Już mam rzucić że kolesie piętro niżej z zapasem (mieli!) nie dojadą ale gryzę się w język. W końcu gość nie l
eszcz jak parkuje w tym miejscu. Pakujemy się na piknik kawałek dalej, pod bujane wiatrem cudo radzieckich
budowniczych. I dobrze bo czad rybki z ruskich konserw mógłby zepsuć kolegom czar kontemplacji.







Krasna wśród wielu ma opinię miejsca zaczarowanego. Coś w tym jest, bo jak człowiek siada i patrzy tak blisko nieba,
to świat staje. Być może to wyjście z rzeki czasu jest właściwe nie tylko czarnym afrykanom jak pisał Kapuściński.



Syci posuwamy szczytówkami na Klimową . Tam walimy się na drzemkę. Wkrótce dojeżdżają słowacy.
Byli już w tym roku na Enduromani, ale nie poszło chyba najlepiej bo niechętnie opowiadają.
Dobrą drogą zjeżdżamy do Ust.’ Czornej. Idzie mi to paskudnie bo kolana poobcierane mam do mięsa przez
mokre ochraniacze i zapieranie się nimi o zbiornik koszmarnie dopieka. Poznaję ten ból rąk na zjazdach.
Słowacy kupują browar i jadą szukać noclegu w lesie, my w łóżkach. Lądujemy w agroturystyce u popa.
Łatamy kolejną dętkę żartując z dzieciarnią.
Kocia zaraza próbuje gniazdować na mojej zabawce.

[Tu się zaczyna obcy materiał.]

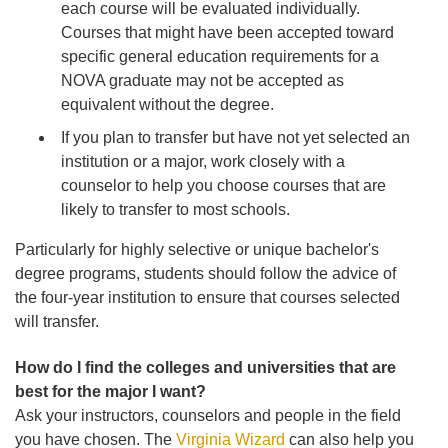
each course will be evaluated individually.
Courses that might have been accepted toward
specific general education requirements for a
NOVA graduate may not be accepted as
equivalent without the degree.
If you plan to transfer but have not yet selected an
institution or a major, work closely with a
counselor to help you choose courses that are
likely to transfer to most schools.
Particularly for highly selective or unique bachelor's
degree programs, students should follow the advice of
the four-year institution to ensure that courses selected
will transfer.
How do I find the colleges and universities that are
best for the major I want?
Ask your instructors, counselors and people in the field
you have chosen. The
Virginia Wizard
can also help you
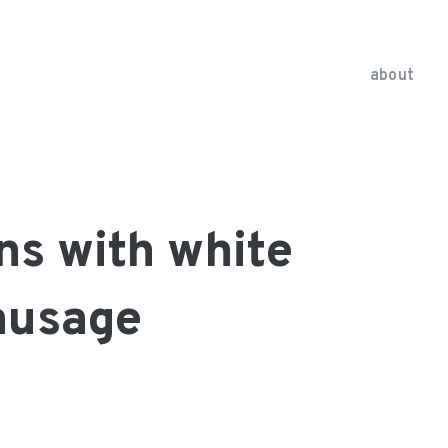
about
ns with white
ausage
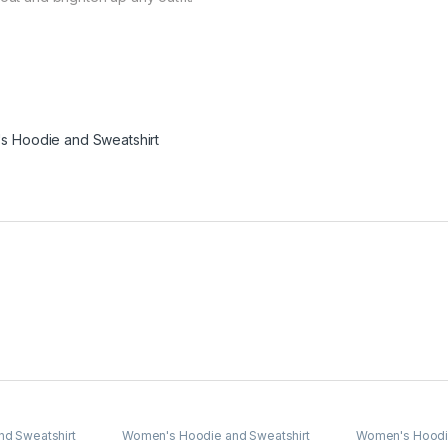
 Hoodie and Sweatshirt
d Sweatshirt
Women's Hoodie and Sweatshirt
Women's Hoodie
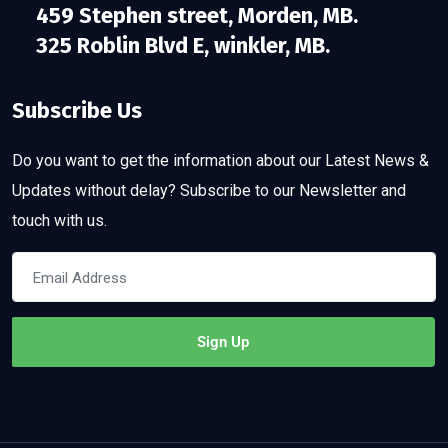
459 Stephen street, Morden, MB.
325 Roblin Blvd E, winkler, MB.
Subscribe Us
Do you want to get the information about our Latest News &
Updates without delay? Subscribe to our Newsletter and
touch with us.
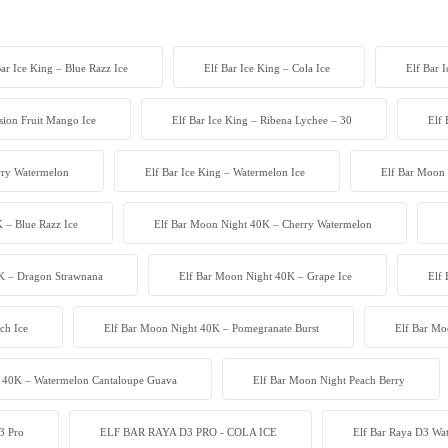
Bar Ice King – Blue Razz Ice
Elf Bar Ice King – Cola Ice
Elf Bar 
ssion Fruit Mango Ice
Elf Bar Ice King – Ribena Lychee – 30
Elf 
erry Watermelon
Elf Bar Ice King – Watermelon Ice
Elf Bar Moon 
 – Blue Razz Ice
Elf Bar Moon Night 40K – Cherry Watermelon
K – Dragon Strawnana
Elf Bar Moon Night 40K – Grape Ice
Elf
ch Ice
Elf Bar Moon Night 40K – Pomegranate Burst
Elf Bar Mo
 40K – Watermelon Cantaloupe Guava
Elf Bar Moon Night Peach Berry
3 Pro
ELF BAR RAYA D3 PRO - COLA ICE
Elf Bar Raya D3 W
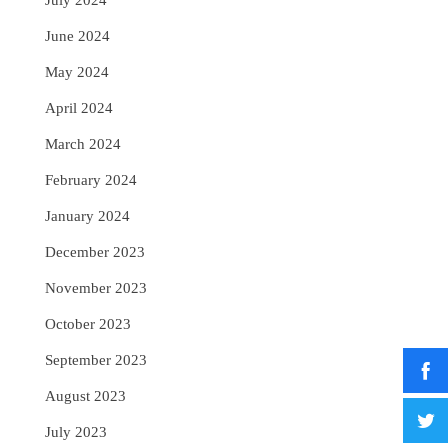
July 2024
June 2024
May 2024
April 2024
March 2024
February 2024
January 2024
December 2023
November 2023
October 2023
September 2023
August 2023
July 2023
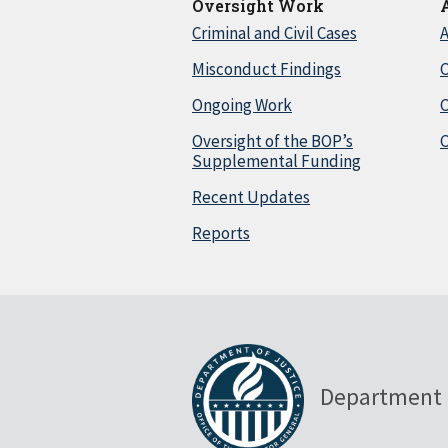
Oversight Work
Criminal and Civil Cases
A
Misconduct Findings
C
Ongoing Work
Oversight of the BOP’s
C
Supplemental Funding
Recent Updates
Reports
Department 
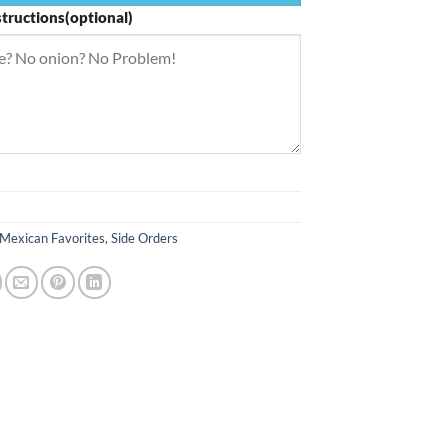
structions(optional)
Mexican Favorites
,
Side Orders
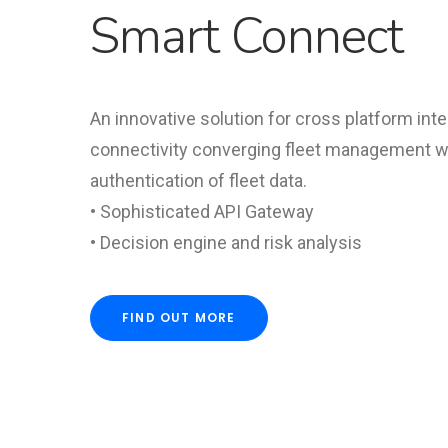
Smart Connect
An innovative solution for cross platform int
connectivity converging fleet management wi
authentication of fleet data.
• Sophisticated API Gateway
• Decision engine and risk analysis
FIND OUT MORE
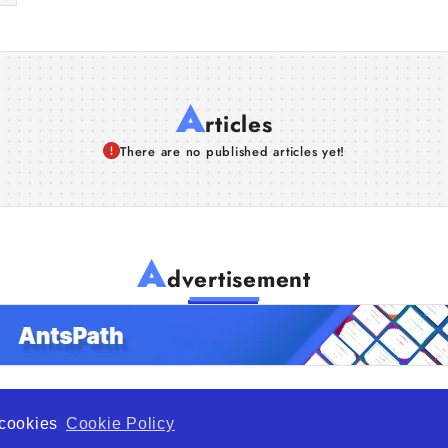
A
rticles
There are no published articles yet!
A
dvertisement
f cookies
Cookie Policy
de Opportunity is a global platform open to all types of organiza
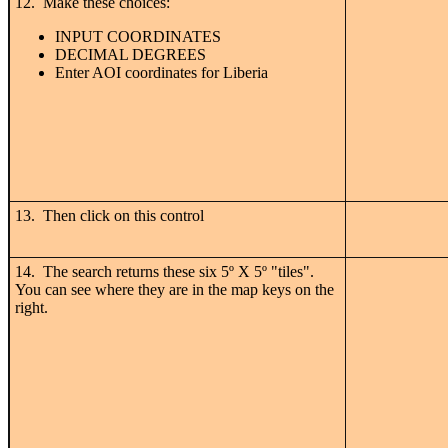
12. Make these choices:
INPUT COORDINATES
DECIMAL DEGREES
Enter AOI coordinates for Liberia
13. Then click on this control
14. The search returns these six 5
º
X 5
º "tiles".
You can see where they are in the map keys on the
right.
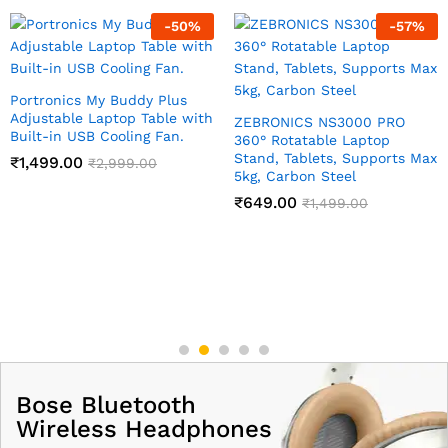
-
50
%
-
57
%
Portronics My Buddy Plus
Adjustable Laptop Table with
ZEBRONICS NS3000 PRO
Built-in USB Cooling Fan.
360° Rotatable Laptop
Stand, Tablets, Supports Max
₹
1,499.00
₹
2,999.00
5kg, Carbon Steel
₹
649.00
₹
1,499.00
Bose Bluetooth
Wireless Headphones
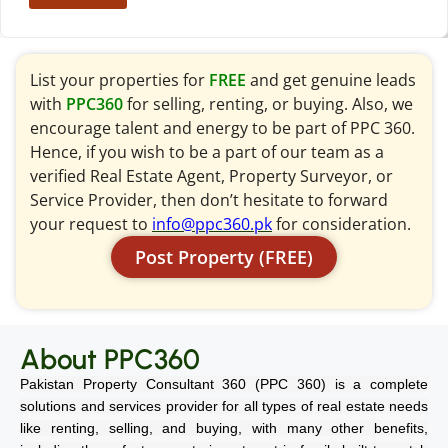
List your properties for
FREE
and get genuine leads
with
PPC360
for selling, renting, or buying. Also, we
encourage talent and energy to be part of PPC 360.
Hence, if you wish to be a part of our team as a
verified Real Estate Agent, Property Surveyor, or
Service Provider, then don’t hesitate to forward
your request to
info@ppc360.pk
for consideration.
Post Property (FREE)
About PPC360
Pakistan Property Consultant 360 (PPC 360) is a complete
solutions and services provider for all types of real estate needs
like renting, selling, and buying, with many other benefits,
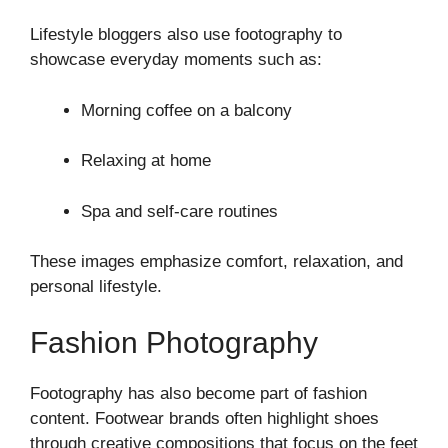
Lifestyle bloggers also use footography to
showcase everyday moments such as:
Morning coffee on a balcony
Relaxing at home
Spa and self-care routines
These images emphasize comfort, relaxation, and
personal lifestyle.
Fashion Photography
Footography has also become part of fashion
content. Footwear brands often highlight shoes
through creative compositions that focus on the feet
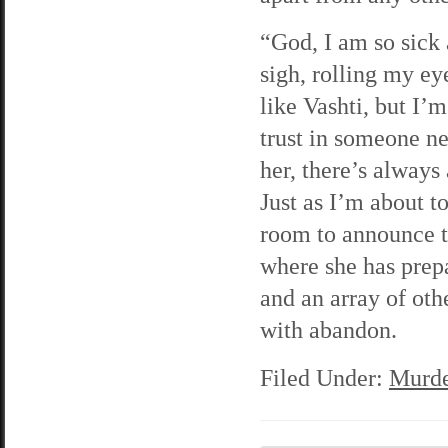
“God, I am so sick 
sigh, rolling my eye
like Vashti, but I’
trust in someone n
her, there’s always
Just as I’m about to
room to announce th
where she has prep
and an array of oth
with abandon.
Filed Under:
Murde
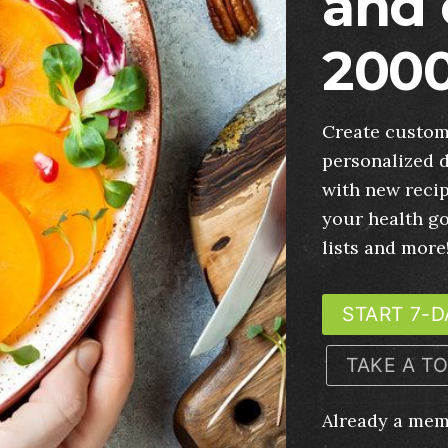
and 
2000
Create custom
personalized d
with new recip
your health g
lists and more
START 7-D
TAKE A T
Already a me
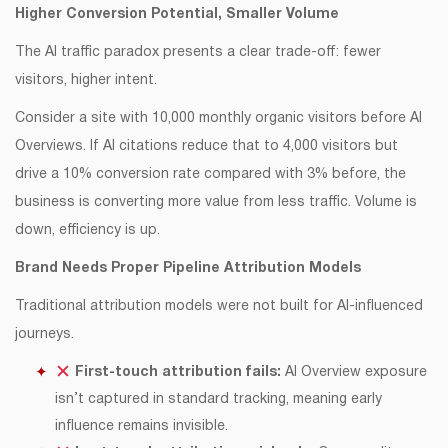
Higher Conversion Potential, Smaller Volume
The AI traffic paradox presents a clear trade-off: fewer
visitors, higher intent.
Consider a site with 10,000 monthly organic visitors before AI
Overviews. If AI citations reduce that to 4,000 visitors but
drive a 10% conversion rate compared with 3% before, the
business is converting more value from less traffic. Volume is
down, efficiency is up.
Brand Needs Proper Pipeline Attribution Models
Traditional attribution models were not built for AI-influenced
journeys.
First-touch attribution fails:
AI Overview exposure
isn’t captured in standard tracking, meaning early
influence remains invisible.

Żonka gospodarza serwuje pyszną kolację, potem puszczamy się w miasto po porcję endorfin.
Niewinnie wodząc oczami po rzędach flaszek zgaduję diewoczkę w magazynie: a kołhodki u was jest?
Jakie kołhodki - pyta patrząc na nas tak jakoś dziwnie.
Normalne - odpowiadam - mużskije moj razmier.
Wyciąga rajstopy zza toreb z persilem. Tłumacze chłopakom, że nie, bynajmniej, i bez tego jestem przystojny,
tylko kolana mam obtarte itd, itp. Jak zaczynają łapać, jeden z nich przełamuje niezręczne milczenie ekspedientki
- mnie też dajtie.... einz stuck bite - przypomina sobie śmiało języka i nie całkiem bez sensu bo w pobliskiej
Niemieckiej Mokrej po dziś dzień mieszka niemiecka mniejszość z bodajże XVII wiecznego osadnictwa.
Zresztą Zakarpatie to ogólnie interesujący kraj, mają tu swój dialekt i kuchnię, czas środkowoeuropejski,
2-u kołowe pół-furki i pewnie z setkę innych czudies o których teraz już nie pamiętam.
Pora wracać, więc wojewódzką rzeczką znów do Kołczawy.



Na przełęczy odnowiona kapliczka i nie pierwszy napotkany słupek z tabliczkami szlaków.
Tiiaaa... kończy się romantyka, zaczyna turystyka. W zadupiu kilka kilometrów dalej stoi całkiem nowa koliba.
Diewuszka za szynkwasem mówi że turystów mnoho. Fakt nas jest trzech, miejscowych dwu i chyba widzą nas już podwójnie.
Jeden z górali gratuluje koledze tak wyrośniętych synów (znaczy nas) i chce nas wlec w gościnę. Nie, nie, jedziemy.
Jakaś papuzia wycieczka z fotoaparatami snuje się miedzy chałupami. I skuczno i grusno. Jakoś mi przykro, że
ta ukraińskie parcie europy i dostatku wcale mnie nie cieszy. Daj im Panie wszystkiego. Ścieżki rozpuszczają się w lasach
lub nikną w trawch.








Już całkiem blisko Sławska spotykamy na płaju samotnego „wielbłąda” z Czech.
A jakże, poratujemy go bateryjkami, on w rewanżu puka nam fotkę zbiorczą. Siadamy w jagodach i gaworząc
wcinamy madziarskie rodzynki. Spieszony kolega początkowo odmawia Isostara, ulega jednak jego pięciogwiazkowości.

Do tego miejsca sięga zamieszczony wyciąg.